Açıldı kolları gönlümün,
Daha önce görmediğim bir güneş yakıyor tenimi,
Bedenim bir başka iklimin yağmurlarında ıslanıyor,
Zihnim,
Zihninin kuytuluklarında müebbet mahkûm,
Fermanımda bakışların,
Umutlu bir bekleyişin sabırsız aşığıyım.
Zaman kollarıma vurulmuş pranga
Ve yalnızlık ömür tüketen penceresiz kapısız hücrem.

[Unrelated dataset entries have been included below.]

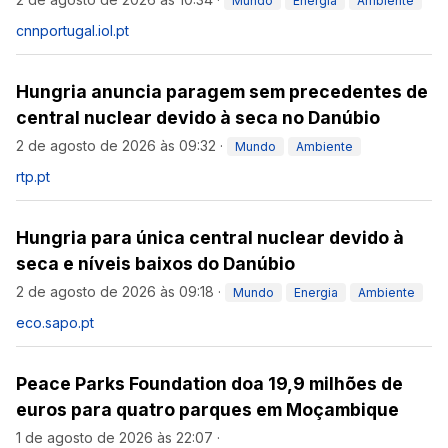
Mundo
Energia
Ambiente
cnnportugal.iol.pt
Hungria anuncia paragem sem precedentes de
central nuclear devido à seca no Danúbio
2 de agosto de 2026 às 09:32
·
Mundo
Ambiente
rtp.pt
Hungria para única central nuclear devido à
seca e níveis baixos do Danúbio
2 de agosto de 2026 às 09:18
·
Mundo
Energia
Ambiente
eco.sapo.pt
Peace Parks Foundation doa 19,9 milhões de
euros para quatro parques em Moçambique
1 de agosto de 2026 às 22:07
·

Sana varmak için tüm alınan nefesler,
Yaşamak, çalışmak ve sabretmek
Her ne varsa işte hayatta,
Hepsi sana ulaşmak için,
Bir an önce gamzelerinde gölgelendirmek için,
Sensizlik çölünde kavrulmuş yüreğimi.
Mutluluk,
Senin olduğun yerin neşeli ezgisi,
Sevda saçlarını okşayan hınzır rüzgâr.
Ömrümse gönül denizinde kumsala vurmuş deniz yıldızı,
Geceleyin ansızın vurmuş kendini yeryüzüne,
Gökyüzüne aldanmış belki,
Belki de kendini aldatmış.
Bir adım ötende uzak kalmış sana,
Bir adım ötende seni izleyerek dalmış,
Ölümün sinsi uykusuna.
Yüreğimin ellerinden tutsun yüreğin,
Gönlümün saçlarını okşasın eskiden olduğu gibi,
Zamanın dışında
Ve gönlünün enginliğinde
Diz dize otursun gönüllerimiz,
Dudakların hayat versin dudaklarıma.
Bu sürgün, bu sensizlik, bu zulüm
Terk etsin ömrümü.
Ve bir tek sen ol gönlümün açılan kollarının arasında.